Relive the top news events of 2000 through year-end coverage from the staff of the St. Petersburg Times.
Once again driving in style
A 77-year-old woman gets a new Lincoln Town Car after her old one is totaled by a car wash employee.
By JANE BOKUN
© St. Petersburg Times, published December 29, 2000
NORTH TAMPA -- The end of the year was lucky for 77-year-old Dorothy Elledge and her Lincoln Town Car.
Three months ago, when the South Tampa woman went to have her late-model silver Lincoln Town Car washed and detailed at the Buccaneer Car Wash on Dale Mabry Highway near Waters Avenue, a worker totaled it.

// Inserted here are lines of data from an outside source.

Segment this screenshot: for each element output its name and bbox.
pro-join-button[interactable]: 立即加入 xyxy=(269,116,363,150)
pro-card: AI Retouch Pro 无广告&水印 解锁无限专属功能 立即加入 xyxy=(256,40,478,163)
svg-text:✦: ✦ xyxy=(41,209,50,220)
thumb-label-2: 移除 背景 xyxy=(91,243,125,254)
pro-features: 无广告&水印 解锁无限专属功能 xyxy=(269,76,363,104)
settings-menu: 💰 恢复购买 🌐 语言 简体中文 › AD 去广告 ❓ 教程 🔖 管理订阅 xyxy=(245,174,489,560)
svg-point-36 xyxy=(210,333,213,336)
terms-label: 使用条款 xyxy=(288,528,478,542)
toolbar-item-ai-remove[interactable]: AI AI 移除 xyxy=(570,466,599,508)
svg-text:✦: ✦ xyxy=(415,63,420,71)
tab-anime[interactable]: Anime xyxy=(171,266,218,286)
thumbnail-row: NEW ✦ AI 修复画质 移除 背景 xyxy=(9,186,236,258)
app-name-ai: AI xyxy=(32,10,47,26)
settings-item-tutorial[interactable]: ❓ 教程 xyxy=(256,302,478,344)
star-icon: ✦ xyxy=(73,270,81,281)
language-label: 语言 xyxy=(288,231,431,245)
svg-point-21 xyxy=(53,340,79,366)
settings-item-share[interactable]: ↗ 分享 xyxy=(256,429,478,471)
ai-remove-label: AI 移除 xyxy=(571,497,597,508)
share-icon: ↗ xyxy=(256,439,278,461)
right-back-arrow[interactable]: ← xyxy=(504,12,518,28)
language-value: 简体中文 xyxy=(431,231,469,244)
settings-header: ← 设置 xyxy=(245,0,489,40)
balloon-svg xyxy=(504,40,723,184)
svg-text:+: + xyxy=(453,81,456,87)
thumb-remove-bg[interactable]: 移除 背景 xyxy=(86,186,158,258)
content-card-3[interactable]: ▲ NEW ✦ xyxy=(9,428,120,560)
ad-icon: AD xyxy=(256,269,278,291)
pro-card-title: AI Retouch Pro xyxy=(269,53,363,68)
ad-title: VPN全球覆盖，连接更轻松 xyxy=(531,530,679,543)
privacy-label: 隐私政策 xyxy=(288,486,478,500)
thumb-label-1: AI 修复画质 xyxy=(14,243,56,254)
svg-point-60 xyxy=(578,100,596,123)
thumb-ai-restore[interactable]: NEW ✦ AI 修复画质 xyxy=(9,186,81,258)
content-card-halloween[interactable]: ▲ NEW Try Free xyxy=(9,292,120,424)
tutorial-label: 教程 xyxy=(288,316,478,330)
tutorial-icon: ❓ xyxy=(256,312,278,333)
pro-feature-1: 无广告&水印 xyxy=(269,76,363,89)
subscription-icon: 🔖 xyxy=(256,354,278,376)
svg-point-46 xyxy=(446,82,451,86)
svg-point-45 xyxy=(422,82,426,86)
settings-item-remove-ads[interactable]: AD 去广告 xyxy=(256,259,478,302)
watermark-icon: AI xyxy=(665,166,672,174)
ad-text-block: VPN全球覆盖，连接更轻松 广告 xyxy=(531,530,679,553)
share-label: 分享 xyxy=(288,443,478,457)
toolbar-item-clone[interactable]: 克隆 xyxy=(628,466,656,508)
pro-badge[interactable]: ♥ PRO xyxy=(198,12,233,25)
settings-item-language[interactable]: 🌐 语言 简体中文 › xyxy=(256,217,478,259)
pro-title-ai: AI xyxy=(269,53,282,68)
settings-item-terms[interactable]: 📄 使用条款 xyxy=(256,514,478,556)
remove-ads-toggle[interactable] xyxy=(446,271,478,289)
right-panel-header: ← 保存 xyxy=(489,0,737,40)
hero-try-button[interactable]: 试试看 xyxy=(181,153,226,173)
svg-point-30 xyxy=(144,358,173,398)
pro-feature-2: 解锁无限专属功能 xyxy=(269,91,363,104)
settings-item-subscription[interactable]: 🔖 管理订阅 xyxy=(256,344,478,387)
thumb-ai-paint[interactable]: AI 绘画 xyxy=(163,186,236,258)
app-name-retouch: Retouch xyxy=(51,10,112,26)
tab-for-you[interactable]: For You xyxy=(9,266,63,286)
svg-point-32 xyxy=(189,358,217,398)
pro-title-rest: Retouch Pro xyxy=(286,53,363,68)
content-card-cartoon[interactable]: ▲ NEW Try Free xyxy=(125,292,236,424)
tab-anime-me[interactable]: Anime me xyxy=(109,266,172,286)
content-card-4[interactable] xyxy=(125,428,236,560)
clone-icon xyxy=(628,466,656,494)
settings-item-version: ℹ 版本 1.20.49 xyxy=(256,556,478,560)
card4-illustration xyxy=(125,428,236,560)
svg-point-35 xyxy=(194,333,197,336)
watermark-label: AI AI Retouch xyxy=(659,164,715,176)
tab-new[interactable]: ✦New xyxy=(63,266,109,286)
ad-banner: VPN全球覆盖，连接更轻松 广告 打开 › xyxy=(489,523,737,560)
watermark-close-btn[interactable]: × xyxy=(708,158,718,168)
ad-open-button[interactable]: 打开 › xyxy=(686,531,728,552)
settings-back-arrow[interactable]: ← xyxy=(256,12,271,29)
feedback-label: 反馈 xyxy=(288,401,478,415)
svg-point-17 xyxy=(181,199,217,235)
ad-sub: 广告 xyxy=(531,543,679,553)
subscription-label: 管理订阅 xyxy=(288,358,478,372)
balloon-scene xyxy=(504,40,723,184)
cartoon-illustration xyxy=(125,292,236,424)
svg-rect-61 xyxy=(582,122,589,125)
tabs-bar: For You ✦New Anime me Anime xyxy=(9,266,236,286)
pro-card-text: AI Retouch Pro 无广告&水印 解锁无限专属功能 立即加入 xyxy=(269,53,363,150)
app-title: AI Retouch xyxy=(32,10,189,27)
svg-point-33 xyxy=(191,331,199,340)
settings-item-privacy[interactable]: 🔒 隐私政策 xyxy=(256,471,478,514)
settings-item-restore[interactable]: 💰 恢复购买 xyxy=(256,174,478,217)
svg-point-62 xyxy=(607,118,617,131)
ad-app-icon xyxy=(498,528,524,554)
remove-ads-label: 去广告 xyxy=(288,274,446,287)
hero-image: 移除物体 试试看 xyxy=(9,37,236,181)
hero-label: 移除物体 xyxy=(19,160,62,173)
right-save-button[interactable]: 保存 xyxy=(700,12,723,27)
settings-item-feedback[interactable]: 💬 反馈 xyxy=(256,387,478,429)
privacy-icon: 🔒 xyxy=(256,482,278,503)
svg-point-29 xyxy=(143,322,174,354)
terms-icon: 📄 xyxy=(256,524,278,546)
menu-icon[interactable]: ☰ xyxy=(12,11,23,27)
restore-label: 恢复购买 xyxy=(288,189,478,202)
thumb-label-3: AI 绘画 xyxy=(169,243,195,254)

The car had been a gift from her late husband and she wanted it repaired. But neither her insurance company, nor the carwash's, would agree to restoration.

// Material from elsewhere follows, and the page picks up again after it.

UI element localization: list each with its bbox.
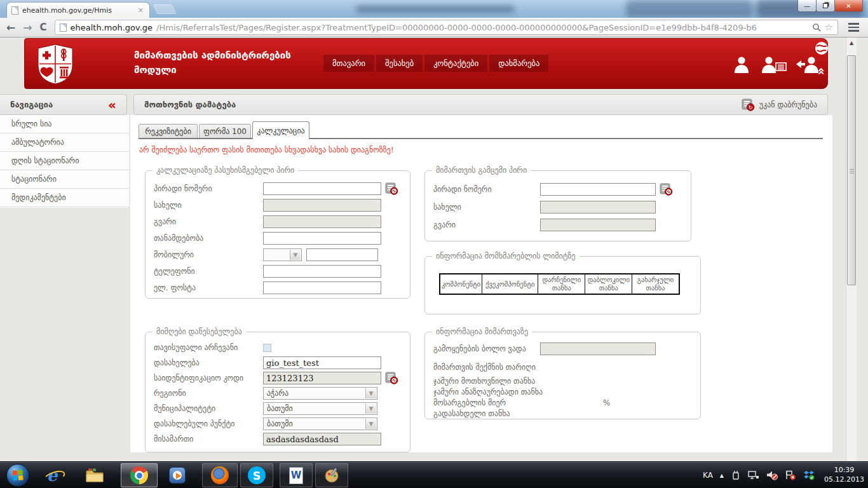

Now, after much deliberation, she has a new white 1993 Lincoln Town Car that she is growing to love as much as her old car.
"Nothing has gone wrong from the first time I bought it," Elledge said. "It runs beautiful. It takes off just like a 747."

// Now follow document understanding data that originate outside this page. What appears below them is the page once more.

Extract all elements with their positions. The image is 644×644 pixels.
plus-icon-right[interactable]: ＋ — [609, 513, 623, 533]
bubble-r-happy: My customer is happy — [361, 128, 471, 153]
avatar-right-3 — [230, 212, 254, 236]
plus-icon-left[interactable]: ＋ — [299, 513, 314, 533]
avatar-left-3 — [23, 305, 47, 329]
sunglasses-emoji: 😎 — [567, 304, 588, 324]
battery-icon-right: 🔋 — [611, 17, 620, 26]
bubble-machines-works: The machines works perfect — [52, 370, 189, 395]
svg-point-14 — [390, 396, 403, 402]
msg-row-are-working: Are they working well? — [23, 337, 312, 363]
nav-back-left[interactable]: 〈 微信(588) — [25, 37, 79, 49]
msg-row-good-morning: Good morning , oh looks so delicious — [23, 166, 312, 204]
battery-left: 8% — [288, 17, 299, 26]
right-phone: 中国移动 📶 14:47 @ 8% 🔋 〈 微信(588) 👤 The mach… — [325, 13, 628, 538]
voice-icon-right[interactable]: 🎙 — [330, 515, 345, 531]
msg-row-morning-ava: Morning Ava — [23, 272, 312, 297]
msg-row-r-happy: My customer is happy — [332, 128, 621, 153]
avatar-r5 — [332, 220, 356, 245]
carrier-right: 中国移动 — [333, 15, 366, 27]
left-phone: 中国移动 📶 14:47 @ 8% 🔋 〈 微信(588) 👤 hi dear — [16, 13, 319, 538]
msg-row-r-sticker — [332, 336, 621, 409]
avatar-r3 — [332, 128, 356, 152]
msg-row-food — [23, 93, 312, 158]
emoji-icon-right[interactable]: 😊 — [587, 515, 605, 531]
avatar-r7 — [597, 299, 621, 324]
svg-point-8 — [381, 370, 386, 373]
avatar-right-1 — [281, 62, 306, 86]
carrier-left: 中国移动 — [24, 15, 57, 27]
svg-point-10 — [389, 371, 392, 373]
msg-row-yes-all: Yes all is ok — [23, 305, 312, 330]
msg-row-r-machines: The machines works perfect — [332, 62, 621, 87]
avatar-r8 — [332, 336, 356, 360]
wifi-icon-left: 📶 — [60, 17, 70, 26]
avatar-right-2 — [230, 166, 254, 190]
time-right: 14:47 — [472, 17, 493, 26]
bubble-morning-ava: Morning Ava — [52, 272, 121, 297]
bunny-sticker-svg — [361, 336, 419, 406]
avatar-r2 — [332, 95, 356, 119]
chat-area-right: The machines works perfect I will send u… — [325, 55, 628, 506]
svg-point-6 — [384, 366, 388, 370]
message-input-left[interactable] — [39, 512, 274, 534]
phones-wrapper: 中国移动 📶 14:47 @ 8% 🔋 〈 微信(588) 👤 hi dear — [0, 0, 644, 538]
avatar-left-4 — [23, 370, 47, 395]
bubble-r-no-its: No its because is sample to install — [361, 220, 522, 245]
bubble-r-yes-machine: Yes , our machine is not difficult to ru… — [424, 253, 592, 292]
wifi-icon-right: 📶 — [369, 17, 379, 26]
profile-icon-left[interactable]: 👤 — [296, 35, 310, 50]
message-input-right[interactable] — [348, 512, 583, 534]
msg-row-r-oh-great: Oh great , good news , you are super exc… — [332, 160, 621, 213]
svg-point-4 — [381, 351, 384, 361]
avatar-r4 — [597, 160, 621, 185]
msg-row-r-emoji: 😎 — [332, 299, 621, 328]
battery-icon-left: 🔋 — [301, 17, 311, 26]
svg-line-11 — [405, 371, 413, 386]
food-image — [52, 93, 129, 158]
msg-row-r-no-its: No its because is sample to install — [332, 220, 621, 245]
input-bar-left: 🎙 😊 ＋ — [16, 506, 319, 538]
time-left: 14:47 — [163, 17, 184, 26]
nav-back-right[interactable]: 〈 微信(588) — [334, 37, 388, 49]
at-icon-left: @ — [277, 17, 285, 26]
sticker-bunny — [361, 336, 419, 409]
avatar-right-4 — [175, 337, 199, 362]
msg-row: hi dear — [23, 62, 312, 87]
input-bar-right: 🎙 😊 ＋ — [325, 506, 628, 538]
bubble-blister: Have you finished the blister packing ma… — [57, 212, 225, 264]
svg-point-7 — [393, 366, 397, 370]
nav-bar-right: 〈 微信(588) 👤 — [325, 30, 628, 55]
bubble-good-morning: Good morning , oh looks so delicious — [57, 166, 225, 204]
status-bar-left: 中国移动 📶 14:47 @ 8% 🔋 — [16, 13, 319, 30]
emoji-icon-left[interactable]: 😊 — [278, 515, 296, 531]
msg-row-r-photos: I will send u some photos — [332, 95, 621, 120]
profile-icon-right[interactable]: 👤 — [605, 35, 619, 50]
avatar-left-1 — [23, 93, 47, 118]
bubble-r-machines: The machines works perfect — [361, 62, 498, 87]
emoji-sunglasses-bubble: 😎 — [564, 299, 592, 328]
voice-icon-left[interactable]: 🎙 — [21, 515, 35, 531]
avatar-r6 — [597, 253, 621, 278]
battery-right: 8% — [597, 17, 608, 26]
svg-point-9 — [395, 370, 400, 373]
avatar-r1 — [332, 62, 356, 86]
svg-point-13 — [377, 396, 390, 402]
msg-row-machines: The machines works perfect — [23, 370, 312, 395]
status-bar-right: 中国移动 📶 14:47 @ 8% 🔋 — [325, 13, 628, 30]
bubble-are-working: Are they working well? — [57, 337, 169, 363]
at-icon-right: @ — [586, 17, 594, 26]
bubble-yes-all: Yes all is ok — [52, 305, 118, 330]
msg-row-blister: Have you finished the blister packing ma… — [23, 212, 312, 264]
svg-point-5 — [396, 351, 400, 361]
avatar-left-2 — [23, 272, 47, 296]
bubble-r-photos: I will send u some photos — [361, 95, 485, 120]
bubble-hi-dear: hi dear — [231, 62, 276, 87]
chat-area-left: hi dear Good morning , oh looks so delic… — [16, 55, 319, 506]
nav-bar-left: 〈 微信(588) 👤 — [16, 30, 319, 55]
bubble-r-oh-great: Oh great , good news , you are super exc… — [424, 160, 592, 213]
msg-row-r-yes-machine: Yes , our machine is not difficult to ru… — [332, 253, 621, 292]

She said her insurance company, State Farm, paid off the car loan on her totaled 1990 Lincoln Town Car and gave her $4,000 to purchase a new one a month ago. "I went to Carmax and got this new Lincoln," Elledge said, although she still is waiting to get a refund for her insurance deductible.
The accident happened as a carwash employee driving Elledge's car hit a trash Dumpster by mistake and slid into a fence. Elledge was having coffee in the waiting room at the time.
"It was a fluke accident," said Eric Lewis, the carwash's new manager. "When they vacuumed the car they put the mat on top of the gas pedal instead of under it. That was a mishap that day and now we're aware of it and look more intensely at that problem before we move the cars to be washed."
Even though she's riding in a better, newer car, Elledge said she still misses her old one, which "had sentimental value."